Dass Anwält:innen eine hohe Arbeitsbelastung trifft, ist kein Geheimnis. Vor allem in den Großkanzleien sind Arbeitstage bis tief in die Nacht hinein der Normalfall. Das Ranking der meisten „billable hours“ aus den USA ist trotzdem erschreckend.
The American Lawyer veröffentlich jedes Jahr verschiedene Statistiken rund um den Anwaltsberuf in den USA. Im Jahr 2023 kam demnach der oder die Anwält:in mit den meisten “billable hours” aus der Kanzlei Cozen O’Connor. Er gab an, 3.792 Stunden gegenüber Mandant:innen abgerechnet zu haben. Das sind über 10 Stunden – jeden Tag des Jahres. Inklusive Wochenenden und Feiertagen. Krank oder Urlaub? Fehlanzeige! Eine ähnliche Anzahl von “billable hours” wurden in den letzten Jahren auch von den Kanzleien McDemott, Goodwin Procter, Barnes & Thornburn und Jackson Lewis angegeben. Ein all time high war mit 4.595 billable hours im Jahr 2020 erreicht.
Niemals krank, im Urlaub oder Feierabend
Aber ist das überhaupt realistisch? Nein! Bei einer Fünf-Tage-Woche und der gesetzlichen Höchstarbeitszeit von täglich durchschnittlich acht Stunden kommt man auf eine jährliche Arbeitszeit von höchstens 1.680 Stunden. Selbst bei einer sechs-Tage-Woche (wenn also auch Samstags gearbeitet wird) kommt man nur auf 2.000 billable hours im Jahr.
Zumindest wenn man sich an die arbeitsrechtlichen Vorgaben hält. Dass das die meisten Großkanzleien nicht tun, ist ebenfalls kein Geheimnis. Und in den USA gelten diese Regelungen zum Schutz der Gesundheit der Arbeitnehmer:innen natürlich sowieso nicht.
„Faustregel ist, dass max. 2/3-3/4 der Arbeitszeit seriös billable ist. Bedeutet also rechnerisch Arbeitszeit von 13,5h bis 15,5h an jedem Tag des Jahres…“ schreibt der Anwalt Matthias Kilian auf X (Twitter).
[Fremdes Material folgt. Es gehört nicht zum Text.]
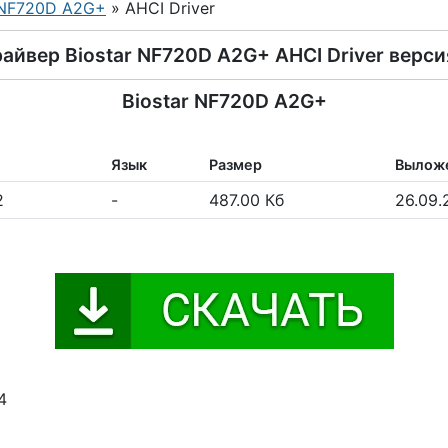
NF720D A2G+
» AHCI Driver
айвер Biostar NF720D A2G+ AHCI Driver версия
Biostar NF720D A2G+
Язык
Размер
Вылож
2
-
487.00 Кб
26.09.
4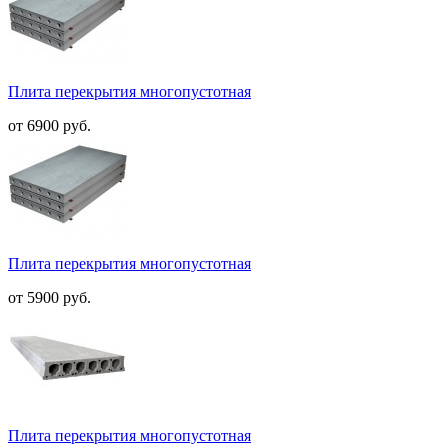
Плита перекрытия многопустотная
от 6900 руб.
Плита перекрытия многопустотная
от 5900 руб.
Плита перекрытия многопустотная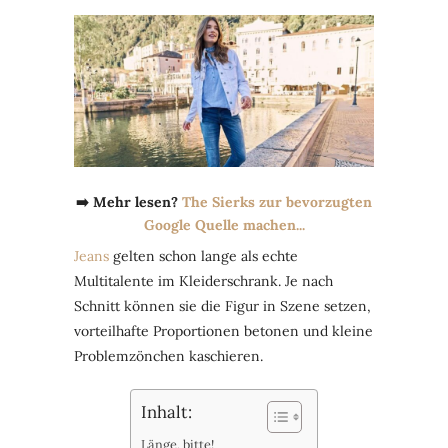
➡️ Mehr lesen?
The Sierks zur bevorzugten
Google Quelle machen...
Jeans
gelten schon lange als echte
Multitalente im Kleiderschrank. Je nach
Schnitt können sie die Figur in Szene setzen,
vorteilhafte Proportionen betonen und kleine
Problemzönchen kaschieren.
Inhalt:
Länge, bitte!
Aber selbst wenn man die gesetzlichen Fristen außer Acht lässt, sind die angegebenen billable hours völlig unrealistisch. Denn „billable“ bedeutet auch tatsächlich „abrechenbar“. Es dürfen also nur Stunden angegeben werden, die auch tatsächlich gegenüber der Mandantschaft abgerechnet werden können.
Wird hier Schmu getrieben?
Nicht jede einzelne Arbeitsstunde, die in einer Kanzlei anfällt, ist jedoch abrechenbar (oder auch nur produktiv). Bevor es überhaupt zu einem Mandatsverhältnis kommt, muss dieses akquiriert werden. Die Akquise kann aber nicht abgerechnet werden. Genauso wenig rein verwaltende Tätigkeiten oder beispielsweise auch Fortbildungsveranstaltungen. Jede:r Fachanwält:in in Deutschland unterliegt der Fortbildungspflicht gemäß § 15 FAO in einem zeitlichen Umfang von 15 Stunden je Kalenderjahr. Außerdem dürfen die armen Anwält:innen nicht einmal während der Arbeitszeit auf die Toilette – bei 10-Stunden-Arbeitstagen eine echte Herausforderung. Der morgendliche Kaffee ist damit natürlich auch gestrichen. Genauso wie die Mittagspause. Wer braucht schon Nahrung?
Viele spekulieren deswegen, dass mit den billable hours viel Schmu getrieben wird. Entweder belügen die Anwält:innen sich selbst und ihre Mandant:innen oder mit dem Abrechnungssystem stimmt irgendetwas nicht. Das vermutet auch Perica Grašarević: „Es gibt Kanzleien, die im Viertelstundentakt abrechnen. Ein 2-minütiges Telefonat oder die Durchsicht einer Ein-Zeiler-E-Mail löst stets 15 Minuten aus. Das summiert sich.“ – auch das wäre aber zumindest in Deutschland nicht erlaubt. Im Land der Freiheit und unbegrenzten (Arbeits)möglichkeiten aber schon. Eventuell sei es auch möglich, dass mit Pauschalen gerechnet werde. Schöpfe eine Kanzlei die Pauschale zeitlich nicht voll aus, könne die dem:r ersten Mandant:in in Rechnung gestellte Zeit, ein zweites Mal verwendet bzw. berechnet werden.
Von deutschen Berufseinsteier:innen in Großkanzleien werden übrigens rund 1.600 billable hours im Jahr erwartet.